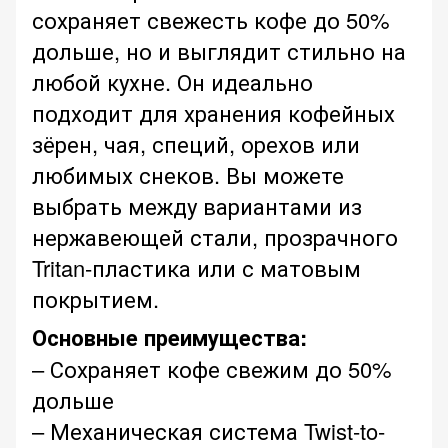
сохраняет свежесть кофе до 50%
дольше, но и выглядит стильно на
любой кухне. Он идеально
подходит для хранения кофейных
зёрен, чая, специй, орехов или
любимых снеков. Вы можете
выбрать между вариантами из
нержавеющей стали, прозрачного
Tritan-пластика или с матовым
покрытием.
Основные преимущества:
– Сохраняет кофе свежим до 50%
дольше
– Механическая система Twist-to-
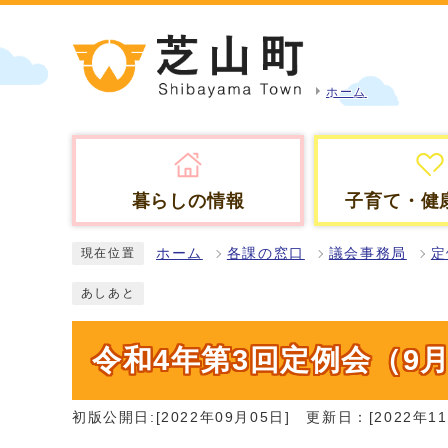
ホーム
暮らしの情報
子育て・健
ホーム
各課の窓口
議会事務局
定
現在位置
あしあと
令和4年第3回定例会（9
初版公開日:[2022年09月05日]
更新日：[2022年11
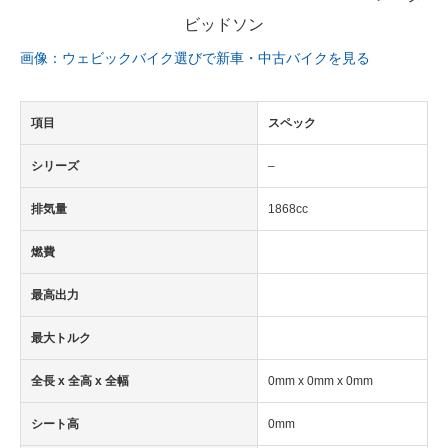
画像：ウェビックバイク選びで新車・中古バイクを見る
項目
スペック
シリーズ
–
排気量
1868cc
燃費
最高出力
最大トルク
全長 x 全高 x 全幅
0mm x 0mm x 0mm
シート高
0mm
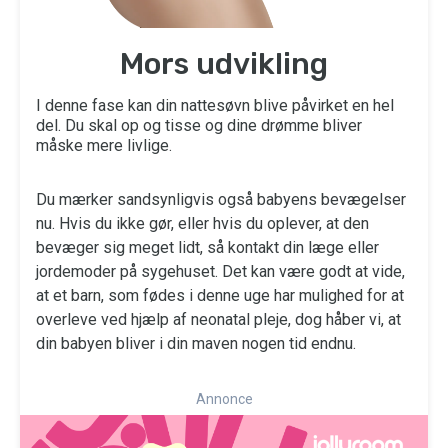
Mors udvikling
I denne fase kan din nattesøvn blive påvirket en hel
del. Du skal op og tisse og dine drømme bliver
måske mere livlige.
Du mærker sandsynligvis også babyens bevægelser
nu. Hvis du ikke gør, eller hvis du oplever, at den
bevæger sig meget lidt, så kontakt din læge eller
jordemoder på sygehuset. Det kan være godt at vide,
at et barn, som fødes i denne uge har mulighed for at
overleve ved hjælp af neonatal pleje, dog håber vi, at
din babyen bliver i din maven nogen tid endnu.
Annonce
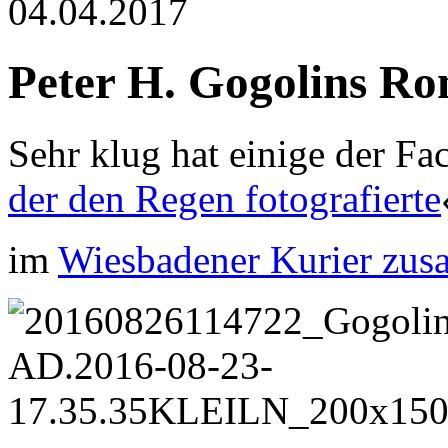
04.04.2017
Peter H. Gogolins R
Sehr klug hat einige der Fa
der den Regen fotografierte
im
Wiesbadener Kurier zu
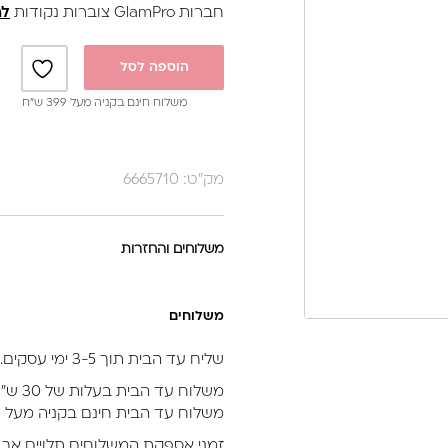
חברות GlamPro צוברות נקודות
לה
הוספה לסל
משלוח חינם בקניה מעל 399 ש”ח
מק"ט: 6665710
משלוחים והחזרות
משלוחים
שליח עד הבית תוך 3-5 ימי עסקים.
משלוח עד הבית בעלות של 30 ש״ח.
משלוח עד הבית חינם בקניה מעל 399 ש״ח (לא כולל מוצרי חשמל).
זמני אספקת המשלוחים תלויים אך 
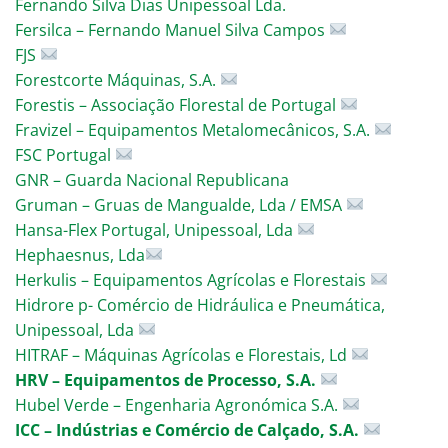
Fernando Silva Dias Unipessoal Lda.
Fersilca – Fernando Manuel Silva Campos
FJS
Forestcorte Máquinas, S.A.
Forestis – Associação Florestal de Portugal
Fravizel – Equipamentos Metalomecânicos, S.A.
FSC Portugal
GNR – Guarda Nacional Republicana
Gruman – Gruas de Mangualde, Lda / EMSA
Hansa-Flex Portugal, Unipessoal, Lda
Hephaesnus, Lda
Herkulis – Equipamentos Agrícolas e Florestais
Hidrore p- Comércio de Hidráulica e Pneumática,
Unipessoal, Lda
HITRAF – Máquinas Agrícolas e Florestais, Ld
HRV – Equipamentos de Processo, S.A.
Hubel Verde – Engenharia Agronómica S.A.
ICC – Indústrias e Comércio de Calçado, S.A.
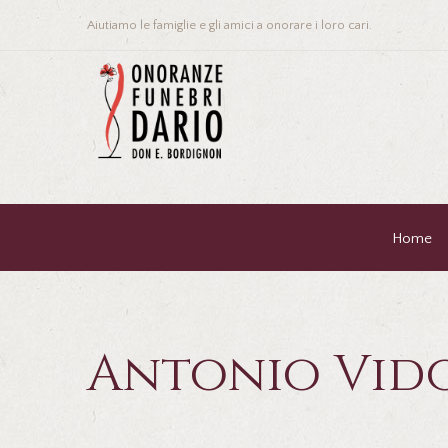
Aiutiamo le famiglie e gli amici a onorare i loro cari.
Home
Antonio Vid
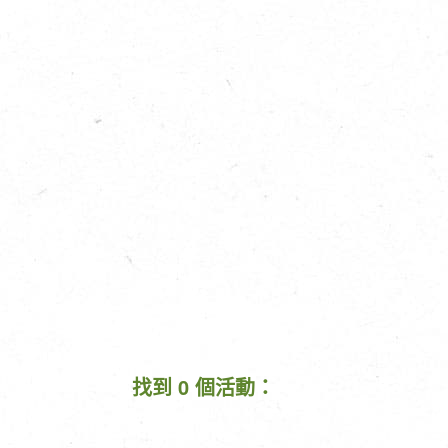
找到 0 個活動：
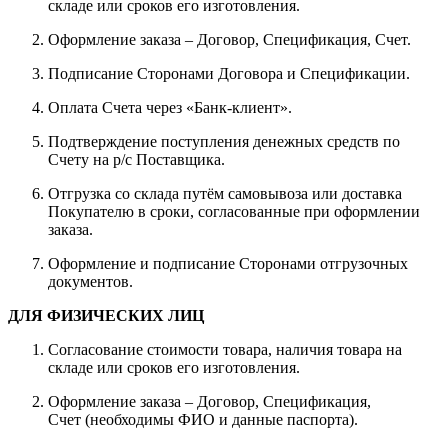
складе или сроков его изготовления.
Оформление заказа – Договор, Спецификация, Счет.
Подписание Сторонами Договора и Спецификации.
Оплата Счета через «Банк-клиент».
Подтверждение поступления денежных средств по
Счету на р/с Поставщика.
Отгрузка со склада путём самовывоза или доставка
Покупателю в сроки, согласованные при оформлении
заказа.
Оформление и подписание Сторонами отгрузочных
документов.
ДЛЯ ФИЗИЧЕСКИХ ЛИЦ
Согласование стоимости товара, наличия товара на
складе или сроков его изготовления.
Оформление заказа – Договор, Спецификация,
Счет (необходимы ФИО и данные паспорта).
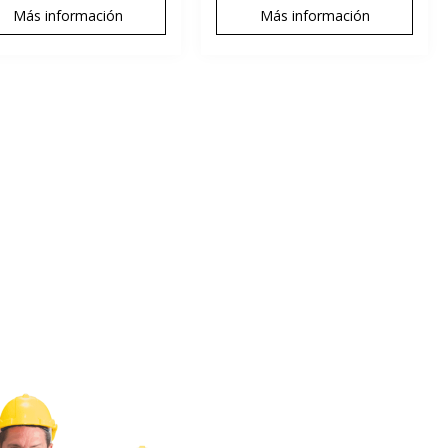
Más información
Más información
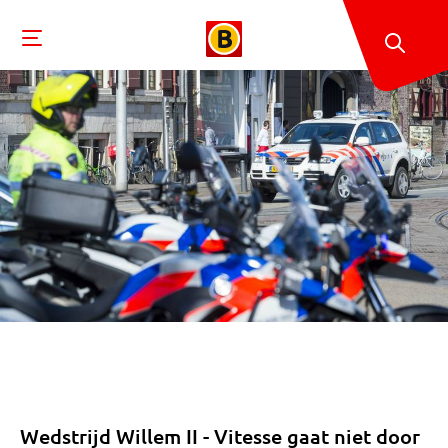
Wedstrijd Willem II - Vitesse gaat niet door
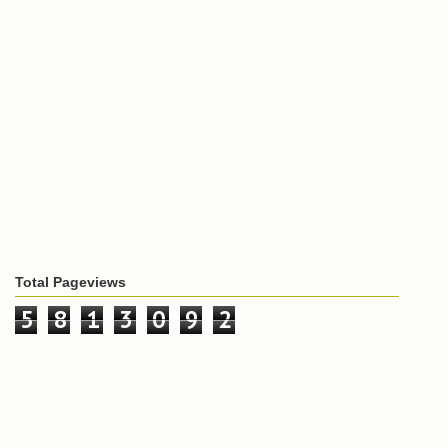
Total Pageviews
5
8
1
3
0
9
2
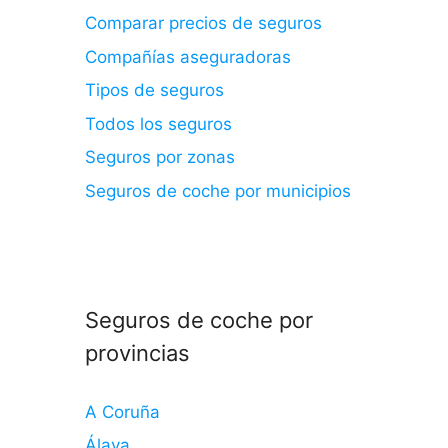
Comparar precios de seguros
Compañías aseguradoras
Tipos de seguros
Todos los seguros
Seguros por zonas
Seguros de coche por municipios
Seguros de coche por
provincias
A Coruña
Álava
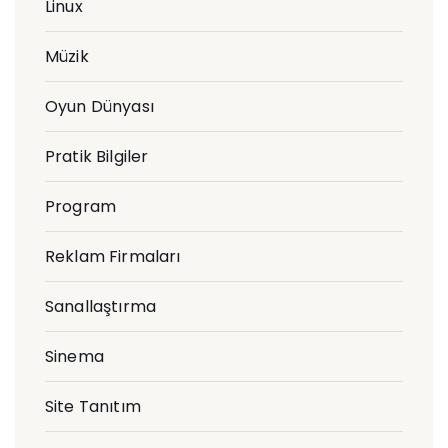
Linux
Müzik
Oyun Dünyası
Pratik Bilgiler
Program
Reklam Firmaları
Sanallaştırma
Sinema
Site Tanıtım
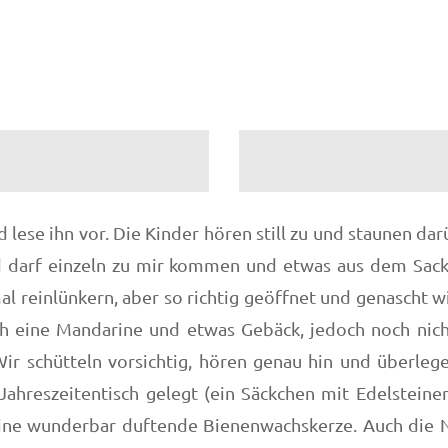
ese ihn vor. Die Kinder hören still zu und staunen dar
ind darf einzeln zu mir kommen und etwas aus dem Sack
l reinlünkern, aber so richtig geöffnet und genascht wi
ch eine Mandarine und etwas Gebäck, jedoch noch nich
Wir schütteln vorsichtig, hören genau hin und überleg
ahreszeitentisch gelegt (ein Säckchen mit Edelsteine
eine wunderbar duftende Bienenwachskerze. Auch die Nu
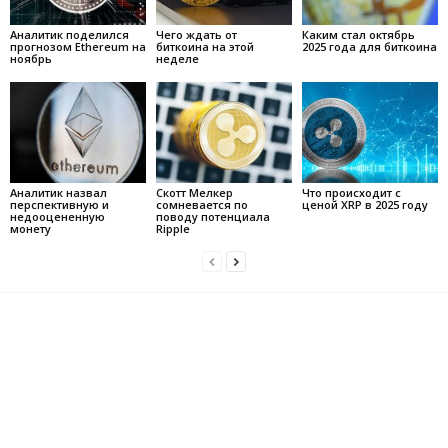
Аналитик поделился
Чего ждать от
Каким стал октябрь
прогнозом Ethereum на
биткоина на этой
2025 года для биткоина
ноябрь
неделе
Аналитик назвал
Скотт Мелкер
Что происходит с
перспективную и
сомневается по
ценой XRP в 2025 году
недооцененную
поводу потенциала
монету
Ripple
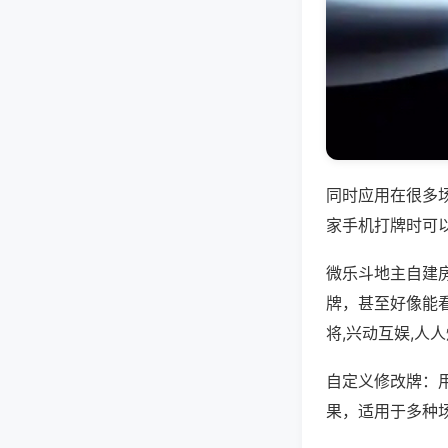
同时应用在很多
家手机打牌时可
微乐斗地主自建
牌，甚至好像能
将,兴动互娱,人
自定义修改牌：
果，适用于多种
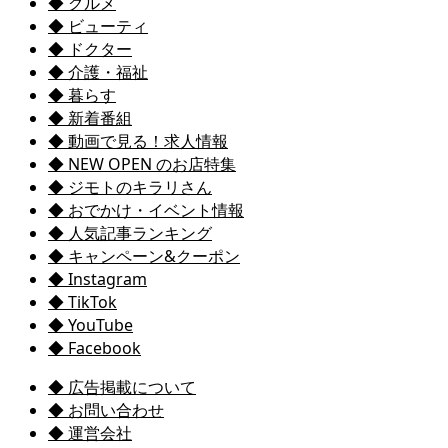
◆ グルメ
◆ ビューティ
◆ ドクター
◆ 介護・福祉
◆ 暮らす
◆ 新着番組
◆ 動画で見る！求人情報
◆ NEW OPEN のお店特集
◆ ジモトのキラリさん
◆ おでかけ・イベント情報
◆ 人気記事ランキング
◆ キャンペーン&クーポン
◆ Instagram
◆ TikTok
◆ YouTube
◆ Facebook
◆ 広告掲載について
◆ お問い合わせ
◆ 運営会社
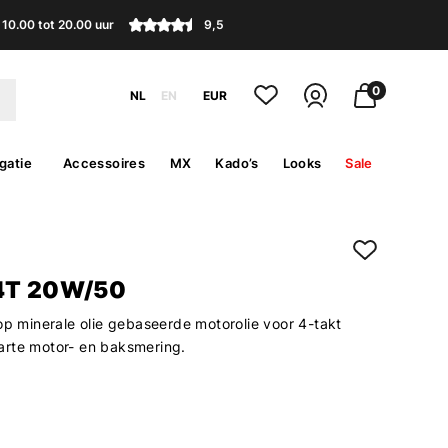
10.00 tot 20.00 uur
9,5
0
NL
EN
EUR
gatie
Accessoires
MX
Kado’s
Looks
Sale
4T 20W/50
op minerale olie gebaseerde motorolie voor 4-takt
rte motor- en baksmering.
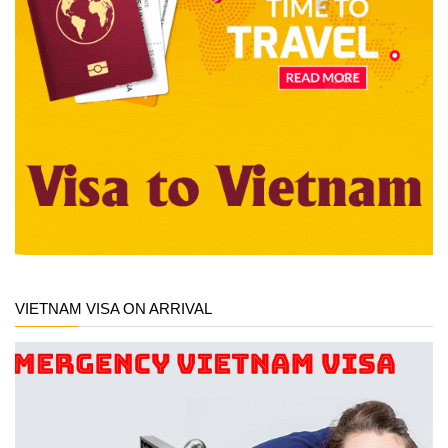
VIETNAM VISA ON ARRIVAL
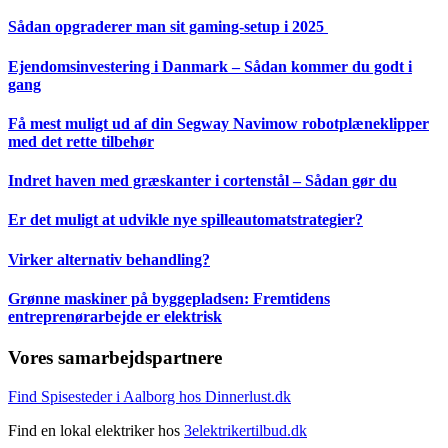
Sådan opgraderer man sit gaming-setup i 2025
Ejendomsinvestering i Danmark – Sådan kommer du godt i
gang
Få mest muligt ud af din Segway Navimow robotplæneklipper
med det rette tilbehør
Indret haven med græskanter i cortenstål – Sådan gør du
Er det muligt at udvikle nye spilleautomatstrategier?
Virker alternativ behandling?
Grønne maskiner på byggepladsen: Fremtidens
entreprenørarbejde er elektrisk
Vores samarbejdspartnere
Find Spisesteder i Aalborg hos Dinnerlust.dk
Find en lokal elektriker hos
3elektrikertilbud.dk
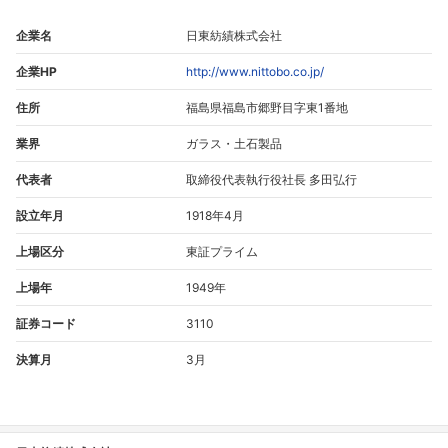
企業名
日東紡績株式会社
企業HP
http://www.nittobo.co.jp/
住所
福島県福島市郷野目字東1番地
業界
ガラス・土石製品
代表者
取締役代表執行役社長 多田弘行
設立年月
1918年4月
上場区分
東証プライム
上場年
1949年
証券コード
3110
決算月
3月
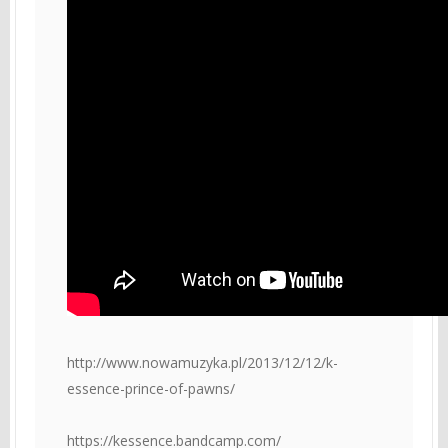
http://www.nowamuzyka.pl/2013/12/12/k-
essence-prince-of-pawns/
https://kessence.bandcamp.com/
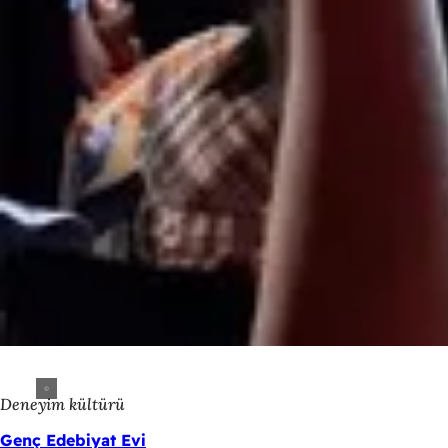
Deneyim kültürü
Genç Edebiyat Evi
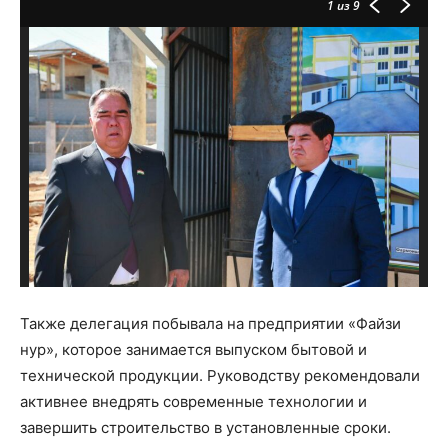
1
из 9
Также делегация побывала на предприятии «Файзи
нур», которое занимается выпуском бытовой и
технической продукции. Руководству рекомендовали
активнее внедрять современные технологии и
завершить строительство в установленные сроки.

What is expected:
Restate word for word every line from the top of the entries above to the line with "I denne fase", inclusive, and skip any pictures.

Output:
сохраняет свежесть кофе до 50%
дольше, но и выглядит стильно на
любой кухне. Он идеально
подходит для хранения кофейных
зёрен, чая, специй, орехов или
любимых снеков. Вы можете
выбрать между вариантами из
нержавеющей стали, прозрачного
Tritan-пластика или с матовым
покрытием.
Основные преимущества:
– Сохраняет кофе свежим до 50%
дольше
– Механическая система Twist-to-
ホーム
暮らしの情報
子育て・健
ホーム
各課の窓口
議会事務局
定
現在位置
あしあと
令和4年第3回定例会（9
初版公開日:[2022年09月05日]
更新日：[2022年11
画像：ウェビックバイク選びで新車・中古バイクを見る
項目
スペック
シリーズ
–
排気量
1868cc
燃費
最高出力
最大トルク
全長 x 全高 x 全幅
0mm x 0mm x 0mm
シート高
0mm
Mors udvikling
I denne fase kan din nattesøvn blive påvirket en hel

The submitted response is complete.